A fitting ending to an amazing day.

April 15, 2018

Flying over Namibia

This morning the balloon ride was canceled again. Charles decided that instead of subjecting us to a 5-6 hour drive to Swakopmund, especially since it was not a very interesting road, he would arrange for us to take a scenic flight from Sossusvlei to Swakopmund with the company Sossusfly. He drove us to the private Wilderness Safari airstrip where we met up with Katherine, a Swiss woman traveling alone. The airstrip is the only one in this area, but like in most of the bush, it was just a sand strip with a shack holding the extra fuel. The tiny 5-seater Cessna 200 (including the co-pilot seat) landed and we noticed there were two passengers on board all ready as some make a round-trip. The pilot came out to shake our hands and introduce himself.  He then looked us over deciding who the photographers were and where we should each sit. At first he suggested I sit in the second row, but then he realized that Katherine was very tall with very long legs. So Andy and I were delegated to the third and last row where we squeezed in.

I was excited about seeing the dunes from above. We took off and I started taking pictures. Except my camera had great difficulty focusing. The window was so scratched that the camera could hardly see past it. I was not a happy camper. I ended up using my phone camera more than my Nikon. And many of those pictures had to be deleted too.

The views however were spectacular. We flew over the dunes which, from the sky, ranged in color from pale apricot to brick orange to deep red and then slowly turned white as we headed north. The shapes created by the wind and the shadows were amazing, creating all sorts of designs. The sharp edges at the top of the dunes looked like they were drawn with a ruler.

We flew over the restricted diamond area and the old deserted diamond mines.

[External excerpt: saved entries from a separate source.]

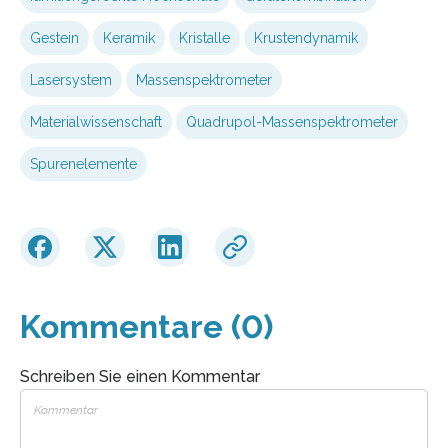
Gestein
Keramik
Kristalle
Krus­tendynamik
Lasersystem
Massenspektrometer
Materialwissenschaft
Quadrupol-Massenspektrometer
Spurenelemente
Kommentare (0)
Schreiben Sie einen Kommentar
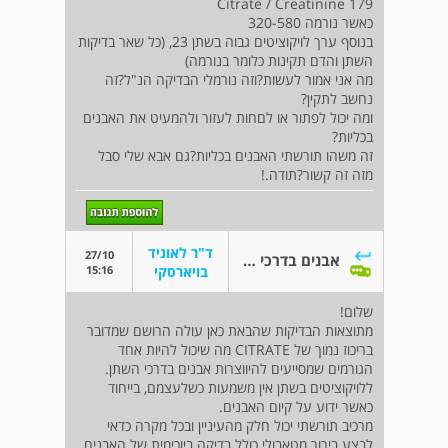
Citrate / Creatinine 179
כאשר נורמה 320-580
בנוסף ערך לויקוציטים גבוה בשתן 23, (כל שאר בדיקות
השתן והדם תקינות כלומר בנורמה)
מה אני אמור לעשות?וזה נורמלי הבדיקה הנ"ל?זה
נחשב לתקין?
ומה יכול לפתור או לםחות לעזור ולהמעיט את האבנים
בכליות?
זה משהו תורשתי האבנים בכליות?גם אבא שלי סבל
מזה זה קשור?תודה.!
ד"ר לאוניד
27/10
אבנים בדרכי השתן
15:16
בויארסקי
שלום!
מתוצאות הבדיקות שהבאת כאן עולה הרושם שמדובר
בריכוז נמוך של CITRATE מה שיכול להיות אחד
הגורמים שמסייעים להיווצרות אבנים בדרכי השתן.
ללויקוציטים בשתן אין משמעות כשלעצמם, בייחוד
כאשר ידוע על קיום האבנים.
מרכיב תורשתי יכול חלק מהעיניין ובכל מקרה כדאי
לבצע בירור מטאבולי כולל בדיקה ביוכימית של האבנים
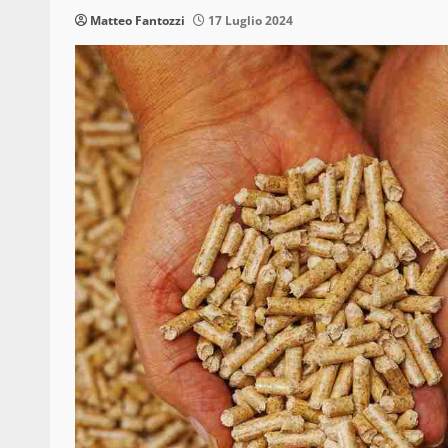
Matteo Fantozzi
17 Luglio 2024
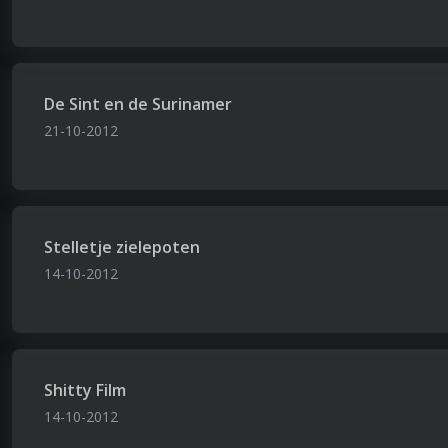
De Sint en de Surinamer
21-10-2012
Stelletje zielepoten
14-10-2012
Shitty Film
14-10-2012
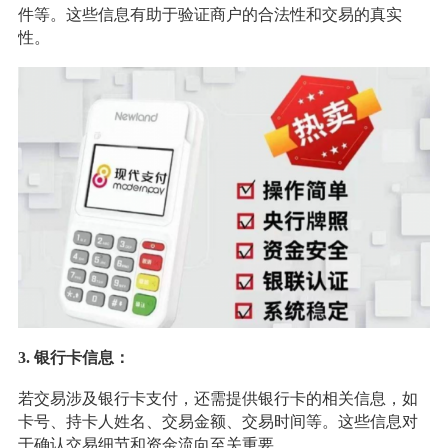
件等。这些信息有助于验证商户的合法性和交易的真实
性。
3. 银行卡信息：
若交易涉及银行卡支付，还需提供银行卡的相关信息，如
卡号、持卡人姓名、交易金额、交易时间等。这些信息对
于确认交易细节和资金流向至关重要。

We flew over cape seal colonies which turned the coast black as there were so many hundreds of them.

We flew over the Eduard Bohlen and Shawnee shipwrecks along the Skeleton Coast. There are several thousand shipwrecked vessels along this coastline, as well as sun- faded whale bones, and at one time, human bones. The areas rough seas, roaring winds and strong ocean currents are the main reason for these wrecks. But what makes these special is that, although the were gounded in the water, the water line has receded, and the desert has encroached and now it looks like the remains of the ships were stranded in the middle of the desert. (Please see the post about the Skeleton Coast for more info on this).

We flew over the salt mines just south of Walvis Bay with their red, and pink and green hues. These salt mines supply about 90% of Africa’s salt. It is the largest of its kind in the world. There are vast areas that were leveled and surrounded by low dikes. Sea water is pumped in and left to evaporate in the hot Namibian sun. The salt then crystalizes forming mounds which look like snow. It is also a rich feeding ground for shrimp and larval fish, thus the colors. And, together with the Walvis Bay Estuary (more on this in the Swakopmund post), it is one of the most important wetlands in Africa. The nutrients in the ponds sustain flamingos and as many as 60 other species of birds, with up to as many as 120,000 viewed there at one time. As a supplementary operation to salt production, oysters are also produced here.

We passed what looked like a green oasis in the midst of the desert. It was the Langstrand resort (famous for being an area for the rich, including Angelina Jolie).





After flying for about 1.5 hours, we landed in Swakopmund. But that is another story.